Aim: The presence of anti-HLA antibodies in patients poses challenges to transplantation. The precise detection of these antibodies by single antigen bead (SAB) assays have greatly improved successful long-term outcomes for transplantation patients. Currently, the focus of the SAB assays is on the detection of the anti-HLA IgG antibodies. However, as noted by Zhang and Jordan, IgM is the first immunoglobulin produced and may persist in many patients. In addition, Taupin and colleagues observed that the presence of anti-HLA IgM can interfere with anti-HLA IgG signals. To further understand anti-HLA IgM and IgG presence in transplantation patients, we surveyed samples with anti-HLA IgG signals greater than 1000. To investigate how the presence of anti-HLA IgM affects anti-HLA IgG signal, we focused on a sample with overlapping signals for both types of antibodies.
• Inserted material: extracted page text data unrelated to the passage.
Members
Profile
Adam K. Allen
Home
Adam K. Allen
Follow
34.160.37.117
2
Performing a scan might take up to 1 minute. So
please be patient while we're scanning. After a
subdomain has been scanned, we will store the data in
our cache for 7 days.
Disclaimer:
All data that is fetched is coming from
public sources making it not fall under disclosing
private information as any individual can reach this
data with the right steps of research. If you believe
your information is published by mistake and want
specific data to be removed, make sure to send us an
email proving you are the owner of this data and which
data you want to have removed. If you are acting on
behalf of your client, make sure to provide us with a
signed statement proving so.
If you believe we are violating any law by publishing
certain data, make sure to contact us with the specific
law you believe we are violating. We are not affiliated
Methods: LABScreen Single Antigen assays were performed on 324 samples. Magnetic beads coated with specific HLA variants (MagSort) were used for absorption and elution on serum 145 to confirm eplet targeted by anti-HLA antibodies. DTT treatment was used to remove anti-HLA IgM signals.
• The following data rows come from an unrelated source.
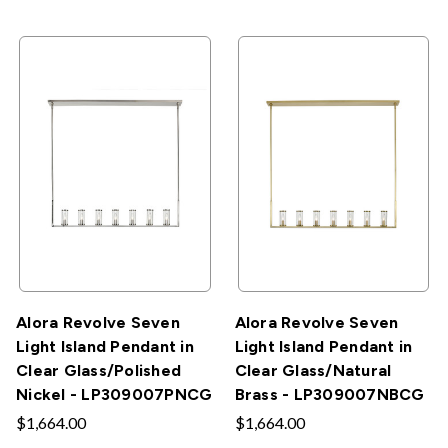
Alora Revolve Seven
Alora Revolve Seven
Light Island Pendant in
Light Island Pendant in
Clear Glass/Polished
Clear Glass/Natural
Nickel - LP309007PNCG
Brass - LP309007NBCG
$1,664.00
$1,664.00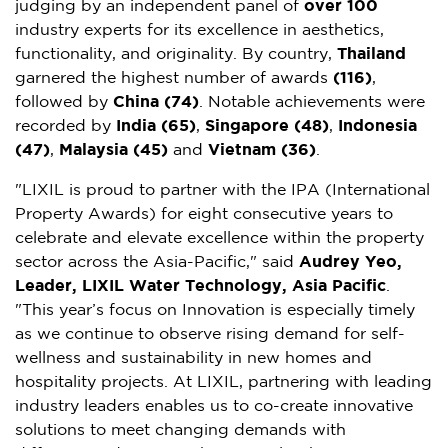
judging by an independent panel of
over 100
industry experts for its excellence in aesthetics,
functionality, and originality. By country,
Thailand
garnered the highest number of awards
(116)
,
followed by
China (74)
. Notable achievements were
recorded by
India (65)
,
Singapore (48)
,
Indonesia
(47)
,
Malaysia (45)
and
Vietnam (36)
.
"LIXIL is proud to partner with the IPA (International
Property Awards) for eight consecutive years to
celebrate and elevate excellence within the property
sector across the Asia-Pacific," said
Audrey Yeo,
Leader, LIXIL Water Technology, Asia Pacific
.
"This year’s focus on Innovation is especially timely
as we continue to observe rising demand for self-
wellness and sustainability in new homes and
hospitality projects. At LIXIL, partnering with leading
industry leaders enables us to co-create innovative
solutions to meet changing demands with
Results: For HLA class I, 89.6% of the samples had anti-HLA IgG signals above 10,000. 79% of these same samples had anti-HLA IgM signals above 5,000 (Table 1A). For HLA class II, 34.9% of the samples had anti-HLA IgG signals above 10,000. 44.2% of these same samples had anti-HLA IgM signals above 5,000 (Table 1A). Serum 145 contains anti-HLA IgM antibodies targeting the 90D eplet as confirmed by MagSort A0101 and A2501 IgM elutions (Figure 1A and 1C). Serum 145 also contains anti-HLA IgG antibodies targeting the 82LR eplet as confirmed by MagSort A2501 IgG elution (Figure 1B and 1D). The IgM signals were confirmed by DTT treatment, which destroyed the signals (Figure 1E). The destruction of IgM increased the IgG signals (Figure 1F). The highest increase was observed for A2501 signals, which increased by 2.3-fold. The 90D and 82LR eplets overlap on A2501.
Conclusion: In conclusion, we observed that many samples with high anti-HLA IgG signals also exhibited significant anti-HLA IgM signals. When IgG and IgM signals overlap, high IgM signals can suppress IgG signals. In such cases, we believe that separating IgM antibodies from IgG antibodies will enable a better characterization of the anti-HLA antibodies.
Footnotes: One Lambda MagSort is for Research use Only. Results presented are solely for research purposes.